The original docker.service supplied by Docker 18.09 CE is at: /lib/systemd/system/docker.service and contains something like this:

[Unit]
Description=Docker Application Container Engine
Documentation=https://docs.docker.com
BindsTo=containerd.service
After=network-online.target firewalld.service
Wants=network-online.target
Requires=docker.socket

You can see that there's a BindsTo=containerd.service dependency, but no After=containerd.service definition.

An easy way to trigger the same shutdown trouble is to do something like this:

This also happens on CentOS, by the way. What I think doesn't happen on CentOS is the shutdown delay though. I haven't investigated why.. Perhaps systemd (an older v219) is following a different order there?


I've looked at the systemd documentation about Requires and BindsTo, but I'm not sure who exactly is to blame here..

My guess is that we need a After=containerd.service definition in docker.service to prevent such problems.

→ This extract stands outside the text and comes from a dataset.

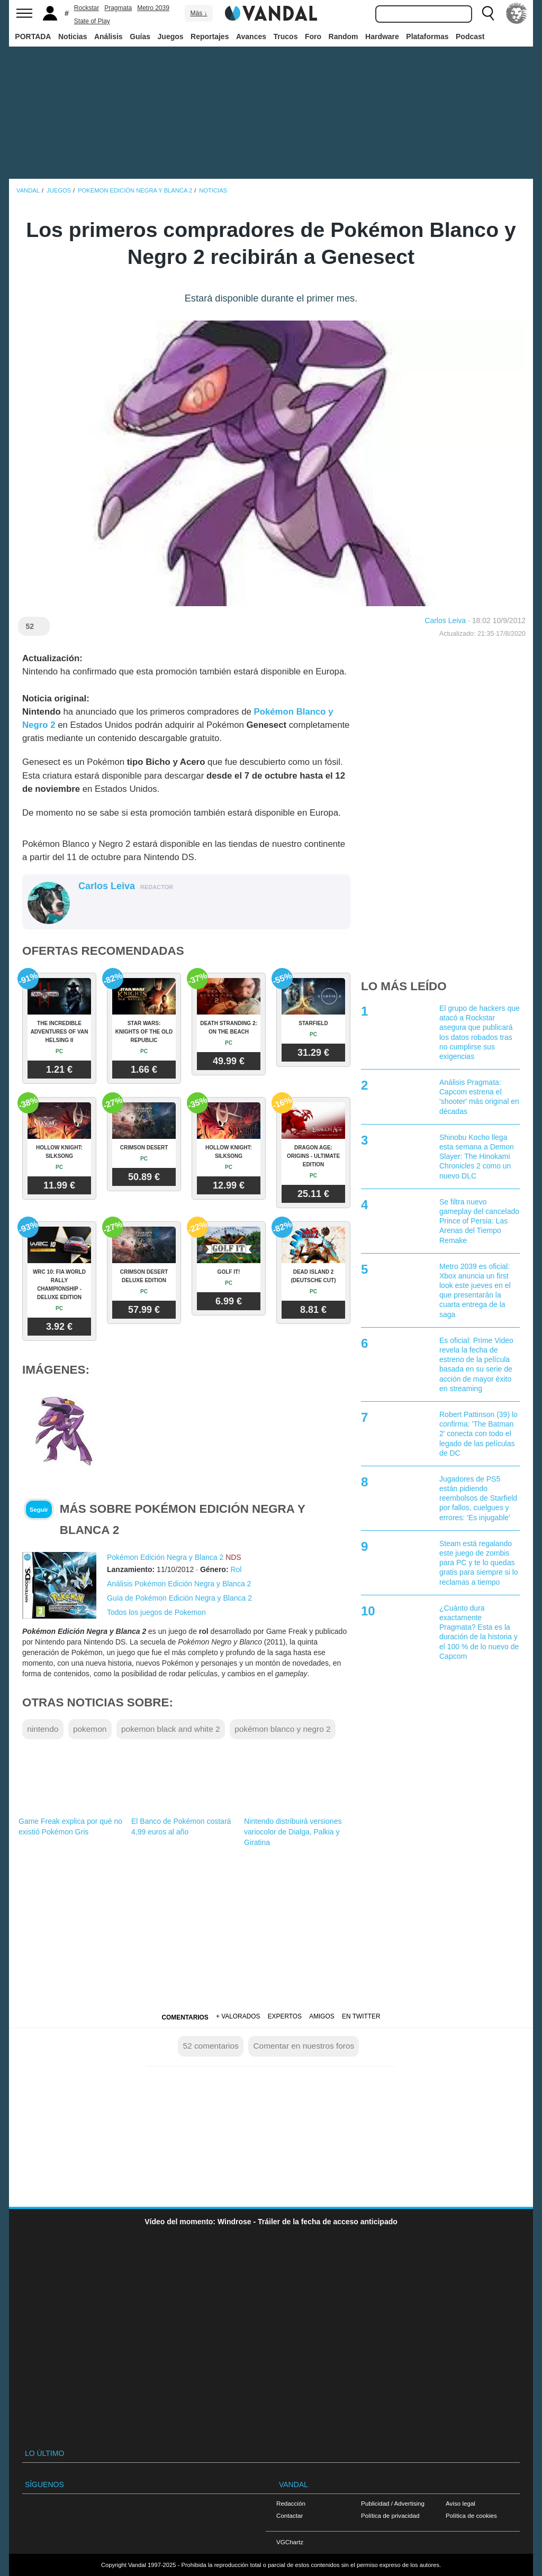 This screenshot has width=542, height=2576. I want to click on Análisis, so click(108, 36).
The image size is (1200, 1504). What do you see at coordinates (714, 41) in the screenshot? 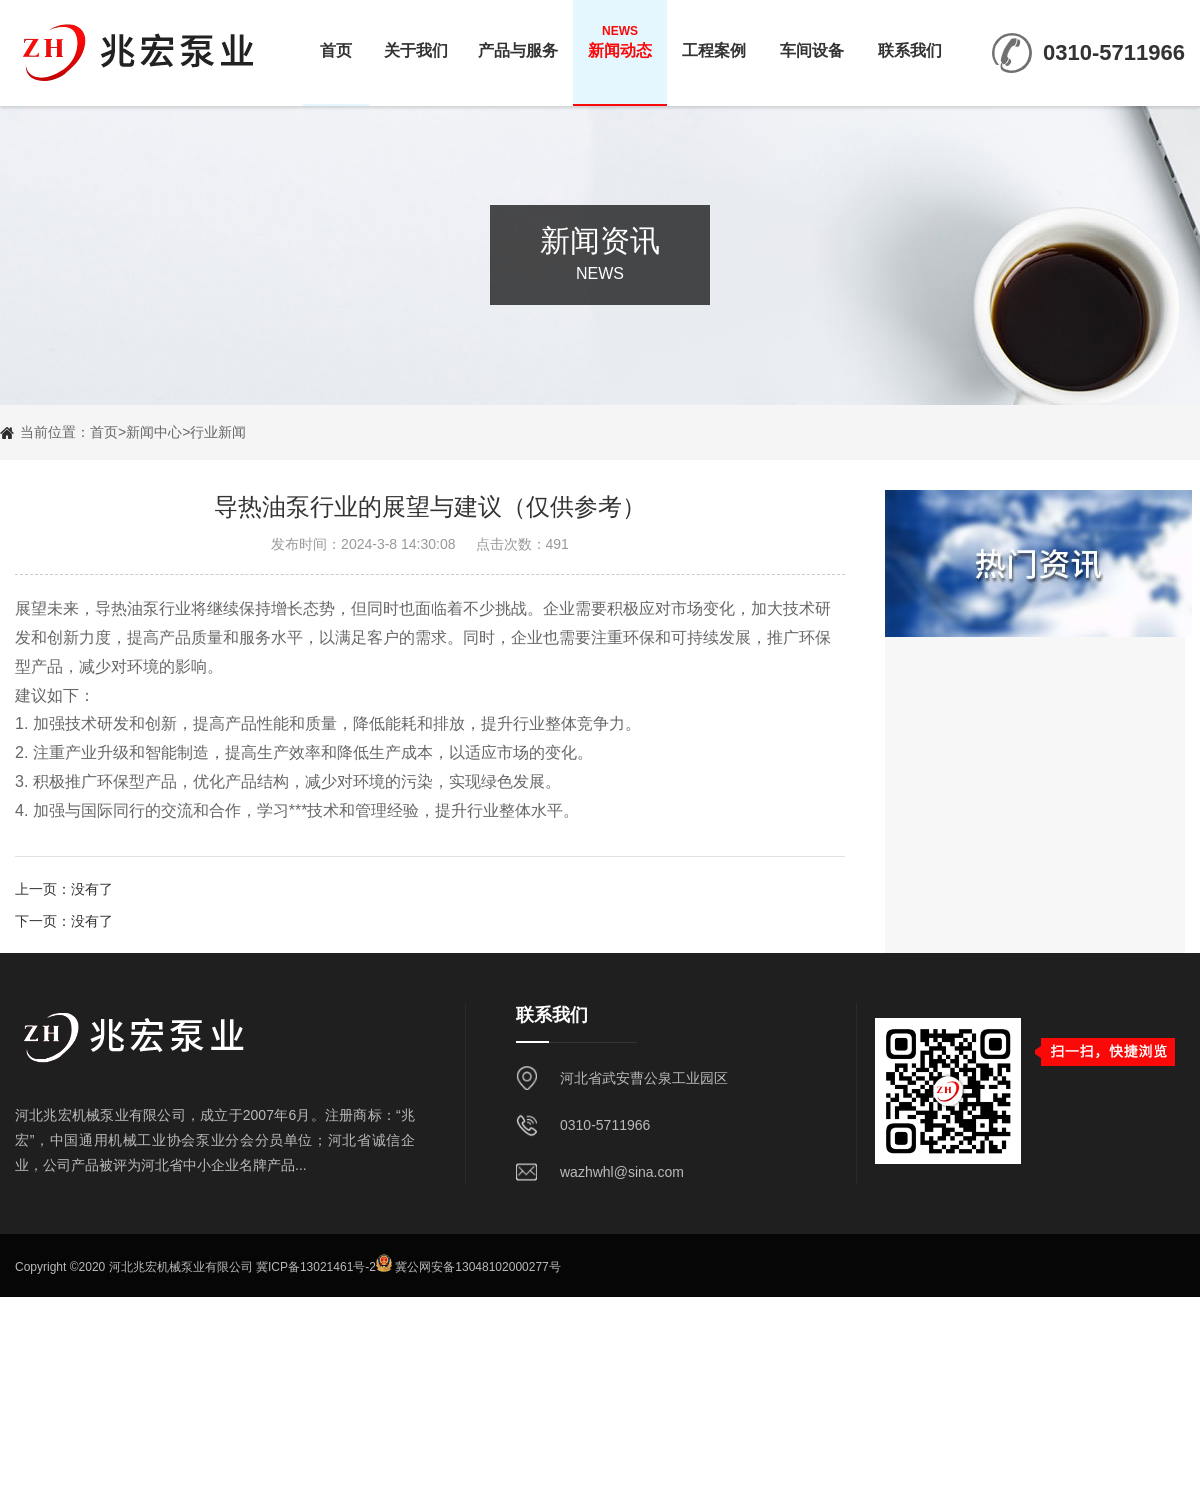 I see `工程案例` at bounding box center [714, 41].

The easiest way to add it yourself is with a systemd drop-in. You can create a /etc/systemd/system/docker.service.d directory and a fix-containerd-relation.conf file within it with the following content:

[Unit]
After=containerd.service

After reloading systemd (systemctl daemon-reload) and restarting Docker (systemctl restart docker), performing a shutdown should not suffer from this problem.


It's probably best if you open this as an issue in: https://github.com/docker/for-linux/

jcdevzero commented 5 years ago

I should have tried with another container to isolate the issue to docker. Mistakenly ruled out docker after it went up/down correctly without the matrix containers.

I can confirm the after dependency resolves the issue. I'll file an issue with docker. Thanks!